§ STUDY MATERIAL:
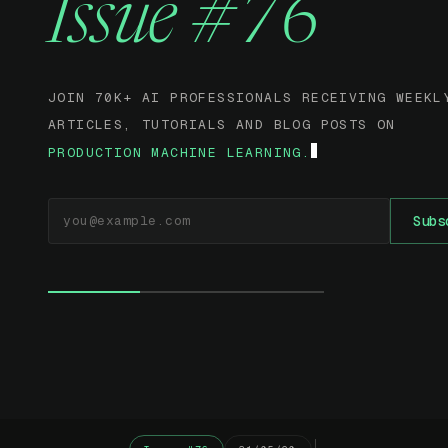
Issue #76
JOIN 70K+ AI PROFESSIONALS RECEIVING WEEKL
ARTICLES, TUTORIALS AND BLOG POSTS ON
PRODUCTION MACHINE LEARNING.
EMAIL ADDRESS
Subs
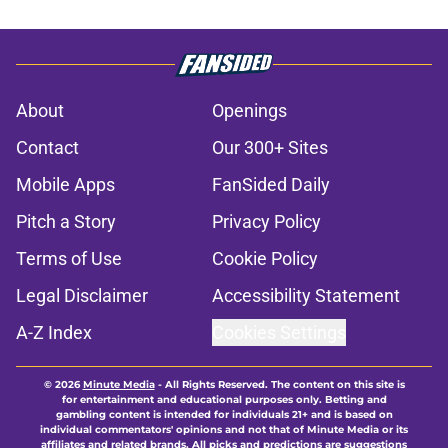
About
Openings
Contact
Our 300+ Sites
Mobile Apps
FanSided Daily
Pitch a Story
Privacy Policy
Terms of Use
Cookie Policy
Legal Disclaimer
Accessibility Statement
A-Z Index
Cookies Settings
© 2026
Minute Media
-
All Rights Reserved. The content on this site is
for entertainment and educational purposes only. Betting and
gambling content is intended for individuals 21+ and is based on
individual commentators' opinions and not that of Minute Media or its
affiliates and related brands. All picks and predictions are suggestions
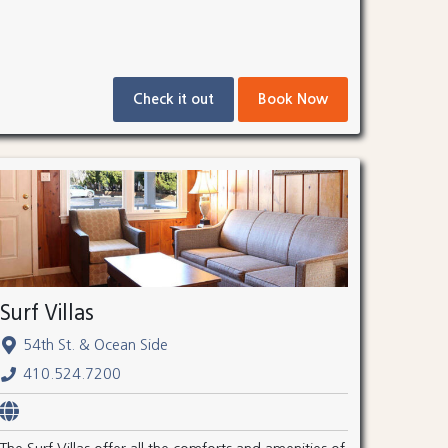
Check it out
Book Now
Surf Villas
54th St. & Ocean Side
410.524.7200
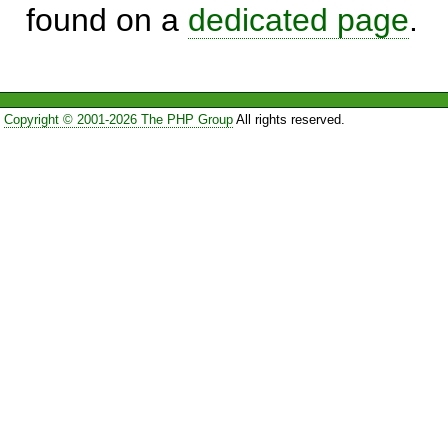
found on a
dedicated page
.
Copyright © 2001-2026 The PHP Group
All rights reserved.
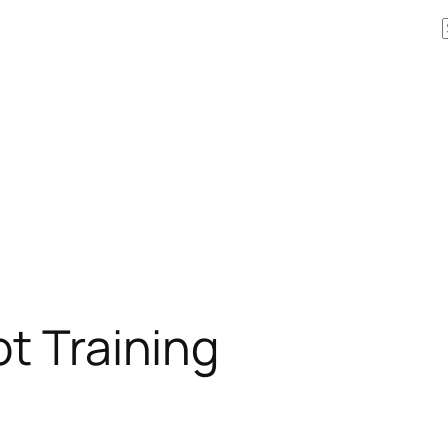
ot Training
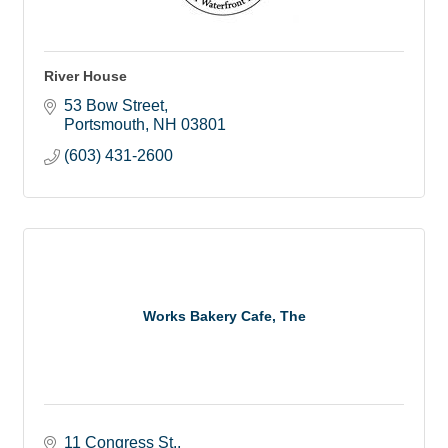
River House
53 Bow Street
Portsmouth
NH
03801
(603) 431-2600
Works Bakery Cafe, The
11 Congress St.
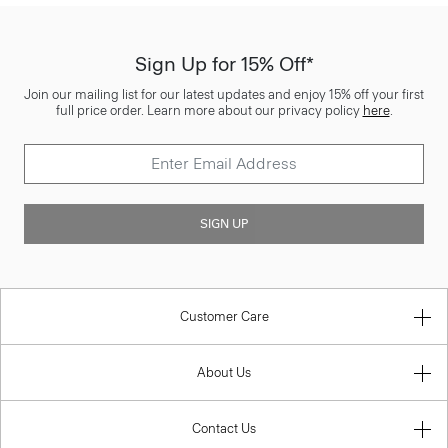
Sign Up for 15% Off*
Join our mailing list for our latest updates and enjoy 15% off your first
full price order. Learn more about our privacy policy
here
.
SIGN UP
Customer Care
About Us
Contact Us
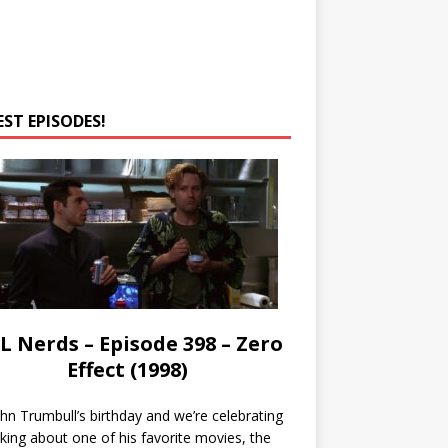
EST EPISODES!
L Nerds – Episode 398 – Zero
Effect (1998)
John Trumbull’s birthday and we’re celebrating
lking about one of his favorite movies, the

§ REQUIRED ACTION:
Would you please print the entries once more, word for word, minus the pictures?

§ TASK RESULT:
Issue #76
JOIN 70K+ AI PROFESSIONALS RECEIVING WEEKL
ARTICLES, TUTORIALS AND BLOG POSTS ON
PRODUCTION MACHINE LEARNING.
EMAIL ADDRESS
Subs
About
Openings
Contact
Our 300+ Sites
Mobile Apps
FanSided Daily
Pitch a Story
Privacy Policy
Terms of Use
Cookie Policy
Legal Disclaimer
Accessibility Statement
A-Z Index
Cookies Settings
© 2026
Minute Media
-
All Rights Reserved. The content on this site is
for entertainment and educational purposes only. Betting and
gambling content is intended for individuals 21+ and is based on
individual commentators' opinions and not that of Minute Media or its
affiliates and related brands. All picks and predictions are suggestions
Check it out
Book Now
Surf Villas
54th St. & Ocean Side
410.524.7200
found on a
dedicated page
.
Copyright © 2001-2026 The PHP Group
All rights reserved.
ot Training
River House
53 Bow Street
Portsmouth
NH
03801
(603) 431-2600
Works Bakery Cafe, The
11 Congress St.
Sign Up for 15% Off*
Join our mailing list for our latest updates and enjoy 15% off your first
full price order. Learn more about our privacy policy
here
.
SIGN UP
Customer Care
About Us
Contact Us
EST EPISODES!
L Nerds – Episode 398 – Zero
Effect (1998)
John Trumbull’s birthday and we’re celebrating
lking about one of his favorite movies, the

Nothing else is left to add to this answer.